Scan the material and copy every line in which "niezgodnie" appears.

[Supplied data]
========================================================================

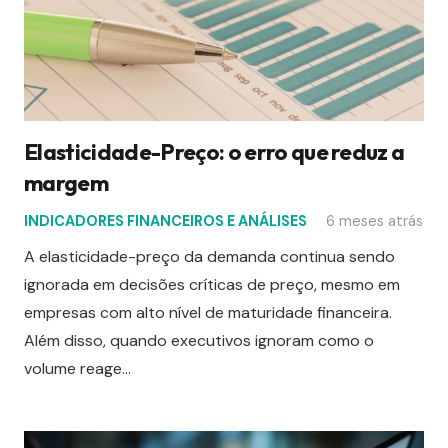
Elasticidade-Preço: o erro que reduz a
margem
INDICADORES FINANCEIROS E ANÁLISES
6 meses atrás
A elasticidade-preço da demanda continua sendo
ignorada em decisões críticas de preço, mesmo em
empresas com alto nível de maturidade financeira.
Além disso, quando executivos ignoram como o
volume reage…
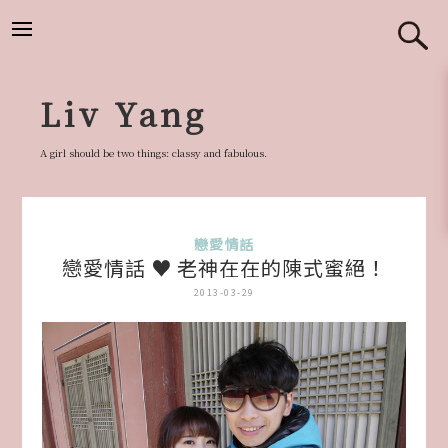
跳
至
主
要
Liv Yang
內
容
A girl should be two things: classy and fabulous.
戀愛情話
戀愛情話 ♥ 老神在在的陳式蜜絕！
2013-03-29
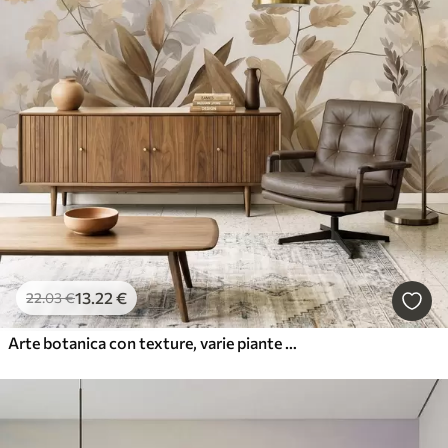
13
.22
€
22
.03
€
Arte botanica con texture, varie piante e foglie nei toni del marrone e del beige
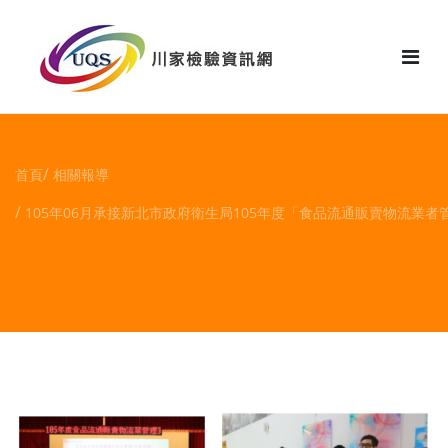
花絮
首頁
相關報導
105年06月承接新北市政府衛生局105年度「食品流通販賣物流業者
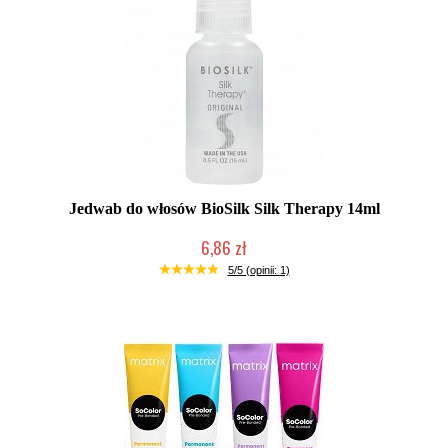
Jedwab do włosów BioSilk Silk Therapy 14ml
6,86 zł
Duża ilość (wysyłka w 24h)
5/5 (opinii: 1)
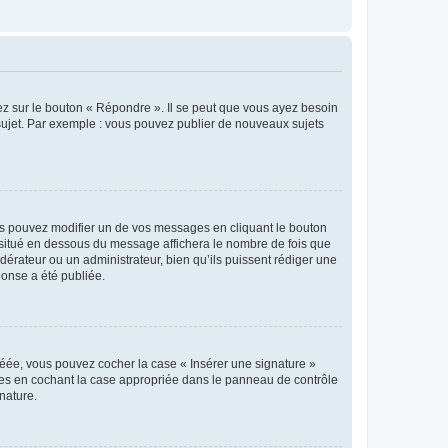
ez sur le bouton « Répondre ». Il se peut que vous ayez besoin
 sujet. Par exemple : vous pouvez publier de nouveaux sujets
s pouvez modifier un de vos messages en cliquant le bouton
e situé en dessous du message affichera le nombre de fois que
modérateur ou un administrateur, bien qu’ils puissent rédiger une
ponse a été publiée.
réée, vous pouvez cocher la case « Insérer une signature »
ages en cochant la case appropriée dans le panneau de contrôle
gnature.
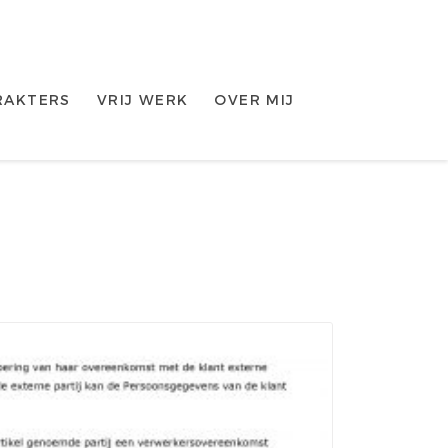
RAKTERS
VRIJ WERK
OVER MIJ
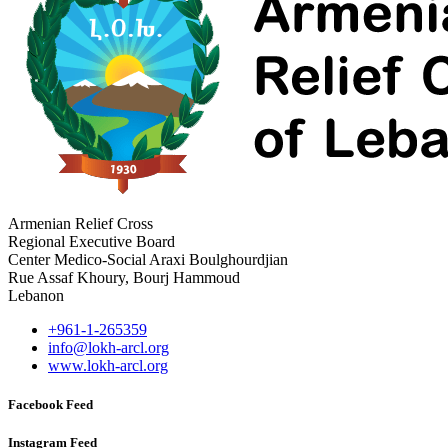
Armenian Relief Cross
Regional Executive Board
Center Medico-Social Araxi Boulghourdjian
Rue Assaf Khoury, Bourj Hammoud
Lebanon
+961-1-265359
info@lokh-arcl.org
www.lokh-arcl.org
Facebook Feed
Instagram Feed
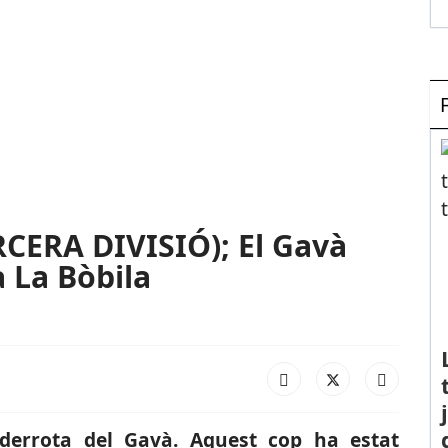
CERA DIVISIÓ); El Gavà
a La Bòbila
a derrota del Gavà. Aquest cop ha estat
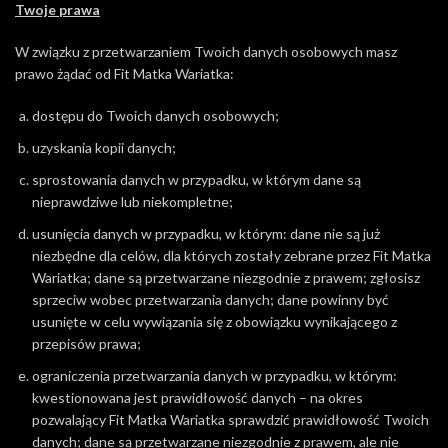
Twoje prawa
W związku z przetwarzaniem Twoich danych osobowych masz
prawo żądać od Fit Matka Wariatka:
dostępu do Twoich danych osobowych;
uzyskania kopii danych;
sprostowania danych w przypadku, w którym dane są
nieprawdziwe lub niekompletne;
usunięcia danych w przypadku, w którym: dane nie są już
niezbędne dla celów, dla których zostały zebrane przez Fit Matka
Wariatka; dane są przetwarzane niezgodnie z prawem; zgłosisz
sprzeciw wobec przetwarzania danych; dane powinny być
usunięte w celu wywiązania się z obowiązku wynikającego z
przepisów prawa;
ograniczenia przetwarzania danych w przypadku, w którym:
kwestionowana jest prawidłowość danych – na okres
pozwalający Fit Matka Wariatka sprawdzić prawidłowość Twoich
danych; dane są przetwarzane niezgodnie z prawem, ale nie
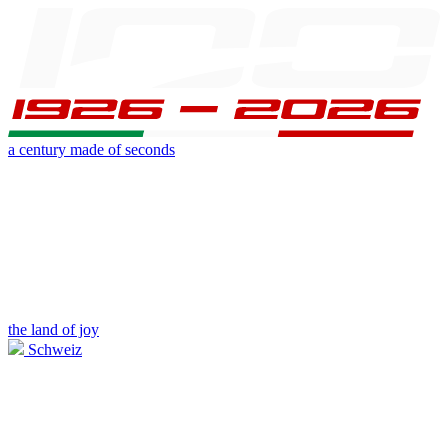
a century made of seconds
the land of joy
Schweiz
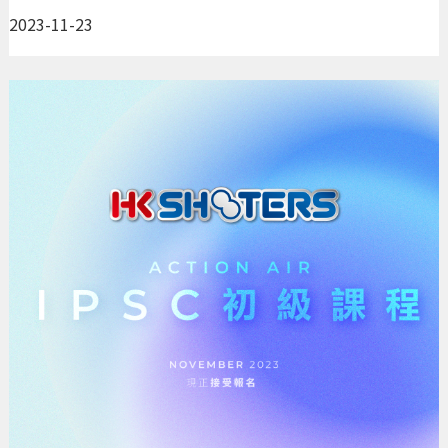
2023-11-23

========================================================================

[Reply to the task]
Wariatka; dane są przetwarzane niezgodnie z prawem; zgłosisz
danych; dane są przetwarzane niezgodnie z prawem, ale nie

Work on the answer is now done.